**About this task:**
Copy out the records again. Change nothing.

**Excerpted data:**
>>
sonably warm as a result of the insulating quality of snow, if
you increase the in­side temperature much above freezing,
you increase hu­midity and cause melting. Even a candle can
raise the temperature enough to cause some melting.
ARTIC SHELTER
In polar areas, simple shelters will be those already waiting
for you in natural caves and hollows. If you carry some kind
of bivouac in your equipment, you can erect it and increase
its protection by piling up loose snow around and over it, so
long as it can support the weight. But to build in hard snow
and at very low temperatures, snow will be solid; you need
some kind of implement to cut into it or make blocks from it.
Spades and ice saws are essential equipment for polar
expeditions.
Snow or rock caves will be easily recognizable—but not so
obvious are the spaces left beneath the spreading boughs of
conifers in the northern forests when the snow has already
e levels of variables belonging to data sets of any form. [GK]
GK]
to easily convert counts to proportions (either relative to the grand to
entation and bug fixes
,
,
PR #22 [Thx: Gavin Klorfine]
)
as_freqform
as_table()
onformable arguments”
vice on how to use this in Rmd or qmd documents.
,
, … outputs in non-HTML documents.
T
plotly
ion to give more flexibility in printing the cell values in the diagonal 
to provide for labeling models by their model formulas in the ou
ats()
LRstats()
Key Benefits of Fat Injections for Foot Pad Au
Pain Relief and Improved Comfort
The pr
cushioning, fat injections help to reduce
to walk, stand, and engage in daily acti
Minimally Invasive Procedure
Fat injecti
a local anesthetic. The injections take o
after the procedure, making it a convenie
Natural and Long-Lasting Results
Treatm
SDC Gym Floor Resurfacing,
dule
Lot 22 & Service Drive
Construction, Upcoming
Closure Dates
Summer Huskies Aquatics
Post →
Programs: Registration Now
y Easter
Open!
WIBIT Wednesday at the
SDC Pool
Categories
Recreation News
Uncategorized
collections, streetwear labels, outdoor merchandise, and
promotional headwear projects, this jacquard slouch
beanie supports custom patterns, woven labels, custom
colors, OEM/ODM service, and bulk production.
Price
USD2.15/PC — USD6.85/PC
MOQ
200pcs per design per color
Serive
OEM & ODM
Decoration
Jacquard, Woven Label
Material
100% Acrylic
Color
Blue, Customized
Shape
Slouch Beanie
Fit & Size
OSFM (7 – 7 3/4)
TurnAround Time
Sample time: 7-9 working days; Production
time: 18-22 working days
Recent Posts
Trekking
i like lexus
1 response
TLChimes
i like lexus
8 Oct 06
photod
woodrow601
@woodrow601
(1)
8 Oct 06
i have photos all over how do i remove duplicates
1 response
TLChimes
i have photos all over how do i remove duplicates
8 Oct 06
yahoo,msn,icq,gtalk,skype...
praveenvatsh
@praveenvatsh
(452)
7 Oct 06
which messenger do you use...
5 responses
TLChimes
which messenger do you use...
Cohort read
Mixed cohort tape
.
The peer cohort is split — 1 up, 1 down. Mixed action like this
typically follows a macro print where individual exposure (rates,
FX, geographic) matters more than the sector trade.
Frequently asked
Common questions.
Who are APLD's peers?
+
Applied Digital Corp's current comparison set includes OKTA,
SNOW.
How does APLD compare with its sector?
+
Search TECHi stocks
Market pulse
<<
**Task answer:**
sonably warm as a result of the insulating quality of snow, if
you increase the in­side temperature much above freezing,
you increase hu­midity and cause melting. Even a candle can
raise the temperature enough to cause some melting.
ARTIC SHELTER
In polar areas, simple shelters will be those already waiting
for you in natural caves and hollows. If you carry some kind
of bivouac in your equipment, you can erect it and increase
its protection by piling up loose snow around and over it, so
long as it can support the weight. But to build in hard snow
and at very low temperatures, snow will be solid; you need
some kind of implement to cut into it or make blocks from it.
Spades and ice saws are essential equipment for polar
expeditions.
Snow or rock caves will be easily recognizable—but not so
obvious are the spaces left beneath the spreading boughs of
conifers in the northern forests when the snow has already
e levels of variables belonging to data sets of any form. [GK]
GK]
to easily convert counts to proportions (either relative to the grand to
entation and bug fixes
,
,
PR #22 [Thx: Gavin Klorfine]
)
as_freqform
as_table()
onformable arguments”
vice on how to use this in Rmd or qmd documents.
,
, … outputs in non-HTML documents.
T
plotly
ion to give more flexibility in printing the cell values in the diagonal 
to provide for labeling models by their model formulas in the ou
ats()
LRstats()
Key Benefits of Fat Injections for Foot Pad Au
Pain Relief and Improved Comfort
The pr
cushioning, fat injections help to reduce
to walk, stand, and engage in daily acti
Minimally Invasive Procedure
Fat injecti
a local anesthetic. The injections take o
after the procedure, making it a convenie
Natural and Long-Lasting Results
Treatm
SDC Gym Floor Resurfacing,
dule
Lot 22 & Service Drive
Construction, Upcoming
Closure Dates
Summer Huskies Aquatics
Post →
Programs: Registration Now
y Easter
Open!
WIBIT Wednesday at the
SDC Pool
Categories
Recreation News
Uncategorized
collections, streetwear labels, outdoor merchandise, and
promotional headwear projects, this jacquard slouch
beanie supports custom patterns, woven labels, custom
colors, OEM/ODM service, and bulk production.
Price
USD2.15/PC — USD6.85/PC
MOQ
200pcs per design per color
Serive
OEM & ODM
Decoration
Jacquard, Woven Label
Material
100% Acrylic
Color
Blue, Customized
Shape
Slouch Beanie
Fit & Size
OSFM (7 – 7 3/4)
TurnAround Time
Sample time: 7-9 working days; Production
time: 18-22 working days
Recent Posts
Trekking
i like lexus
1 response
TLChimes
i like lexus
8 Oct 06
photod
woodrow601
@woodrow601
(1)
8 Oct 06
i have photos all over how do i remove duplicates
1 response
TLChimes
i have photos all over how do i remove duplicates
8 Oct 06
yahoo,msn,icq,gtalk,skype...
praveenvatsh
@praveenvatsh
(452)
7 Oct 06
which messenger do you use...
5 responses
TLChimes
which messenger do you use...
Cohort read
Mixed cohort tape
.
The peer cohort is split — 1 up, 1 down. Mixed action like this
typically follows a macro print where individual exposure (rates,
FX, geographic) matters more than the sector trade.
Frequently asked
Common questions.
Who are APLD's peers?
+
Applied Digital Corp's current comparison set includes OKTA,
SNOW.
How does APLD compare with its sector?
+
Search TECHi stocks
Market pulse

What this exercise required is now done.